>>>>

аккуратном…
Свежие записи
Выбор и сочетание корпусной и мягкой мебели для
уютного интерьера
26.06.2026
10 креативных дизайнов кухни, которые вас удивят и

<<<<

TASK OBJECTIVE: Retype the records above so that nothing differs from the original.

EXPECTED ANSWER:
аккуратном…
Свежие записи
Выбор и сочетание корпусной и мягкой мебели для
уютного интерьера
26.06.2026
10 креативных дизайнов кухни, которые вас удивят и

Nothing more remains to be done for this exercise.